POLÍTICA
17/01/2019 13:16 -02 | Atualizado 17/01/2019 13:44 -02

STF freia investigação de Queiroz, ex-assessor de Flávio Bolsonaro

Ex-motorista é investigado por movimentação suspeita de R$ 1,2 milhão. Tanto Queiroz quanto Flávio faltaram aos depoimentos no Ministério Público.

Reuters

O Ministério Público do Rio de Janeiro informou nesta quinta-feira que a investigação sobre movimentações financeiras atípicas de ex-assessor do senador eleito Flávio Bolsonaro (PSL-RJ) está suspensa, devido a uma decisão cautelar do Supremo Tribunal Federal (STF).

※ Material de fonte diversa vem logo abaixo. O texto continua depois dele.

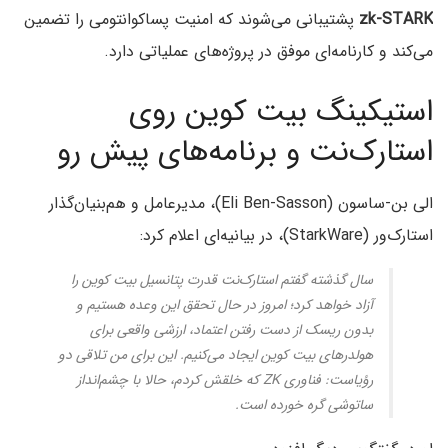
zk-STARK
پشتیبانی می‌شوند که امنیت پساکوانتومی را تضمین
می‌کند و کارنامه‌ای موفق در پروژه‌های عملیاتی دارد.
استیکینگ بیت کوین روی
استارک‌نت و برنامه‌های پیش رو
الی بن-ساسون (Eli Ben-Sasson)، مدیرعامل و هم‌بنیان‌گذار
استارک‌ور (StarkWare)، در بیانیه‌ای اعلام کرد:
سال گذشته گفتم استارک‌نت قدرت پتانسیل بیت کوین را
آزاد خواهد کرد؛ امروز در حال تحقق این وعده هستیم و
بدون ریسک از دست رفتن اعتماد، ارزشی واقعی برای
هولدرهای بیت کوین ایجاد می‌کنیم. این برای من تلاقی دو
رؤیاست: فناوری ZK که خلقش کردم، حالا با چشم‌انداز
ساتوشی گره خورده است.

A investigação em torno de Fabrício Queiroz está suspensa, segundo o MPRJ, até um pronunciamento do relator da reclamação que gerou a suspensão.

O pedido de suspensão do procedimento foi apresentado pelo advogado de Flávio Bolsonaro, deputado estadual, senador eleito e filho do presidente Jair Bolsonaro, ao Supremo na quarta-feira. Ele foi distribuído para o ministro Luiz Fux, que está exercendo interinamente a presidência do STF.

Foi Fux que concedeu a liminar, cujo teor está sob segredo de Justiça, ainda na quarta-feira (17).

 

Caso Queiroz

De acordo com as investigações do Coaf, Queiroz, que foi lotado no gabinete de Flávio como motorista, fez movimentações financeiras suspeitas no valor de R$ 1,2 milhão entre 2016 e 2017. As transações foram consideradas atípicas devido aos rendimentos de Queiroz. Na época, ele recebia da Alerj um salário de R$ 8.517 e acumulava rendimentos mensais de R$ 12,6 mil da Polícia Militar.

Entre as movimentações suspeitas está um cheque de R$ 24 mil para Michelle Bolsonaro, primeira-dama. De acordo com o presidente, o valor refere-se ao pagamento de uma dívida.

Em entrevista ao SBT, Queiroz disse que “fazia dinheiro” com a compra e revenda de carros, mas afirmou que só prestaria esclarecimentos detalhados à Justiça.

O amigo da família Bolsonaro faltou a 2 depoimentos marcados em dezembro. Na segunda vez, o advogado informou que ele “precisou ser internado na data de hoje para realização de um procedimento invasivo com anestesia, o que será devidamente comprovado, posteriormente, através dos respectivos laudos médicos”, segundo nota do MP.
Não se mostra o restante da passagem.